2 Department of Obstetrics and Gynecology, Faculty of Medicine, Ain-Shams University, Cairo, Egypt

Abstract

Background: Traditionally, patients are not given fluids or food after surgery until bowel functions returns.
Aim: To evaluate prospectively benefits and safety of ear1y hydration on bowel movement after CS.
Materials and Methods: The current study was carried out at Ain Shams University Maternity Hospital on (290) pregnant women with term singleton pregnancy, uncomplicated Elective LSCS, time of CS doesn't exceed 90 Minutes, average blood loss during and after CS. All patients will be under spina1 anesthesia, during a period from March 01 to June 30, 2018.
Results: The current study showed that among study groups: time to first intestinal sounds and time to first bowel movement were significantly shorter in early group (3.8 ± 1.0 and 10.0 ± 1.9, respectively) compared to (8.1±1.7 and 15.0±2.1, respectively) in traditional group. Also, amount of given IV fluids was significantly lower (2000ML) compared to (3250ML) in traditional group. No cases of paralytic ileus had been recorded among study groups.
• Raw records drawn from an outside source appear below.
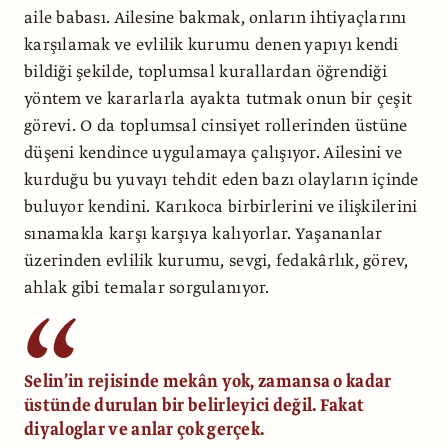
aile babası. Ailesine bakmak, onların ihtiyaçlarını
karşılamak ve evlilik kurumu denen yapıyı kendi
bildiği şekilde, toplumsal kurallardan öğrendiği
yöntem ve kararlarla ayakta tutmak onun bir çeşit
görevi. O da toplumsal cinsiyet rollerinden üstüne
düşeni kendince uygulamaya çalışıyor. Ailesini ve
kurduğu bu yuvayı tehdit eden bazı olayların içinde
buluyor kendini. Karıkoca birbirlerini ve ilişkilerini
sınamakla karşı karşıya kalıyorlar. Yaşananlar
üzerinden evlilik kurumu, sevgi, fedakârlık, görev,
ahlak gibi temalar sorgulanıyor.
Selin’in rejisinde mekân yok, zamansa o kadar
üstünde durulan bir belirleyici değil. Fakat
diyaloglar ve anlar çok gerçek.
Conclusion: Early oral hydration after C.S was beneficial and safe on bowel movement, associated with faster return of bowel sounds, shorter time to bowel movement, less pain perception, higher satisfaction, less post-operative distension and earlier discharge.
Recommendations: Early oral hydration can be conducted safely after CS. More population should be investigated for more global evaluation.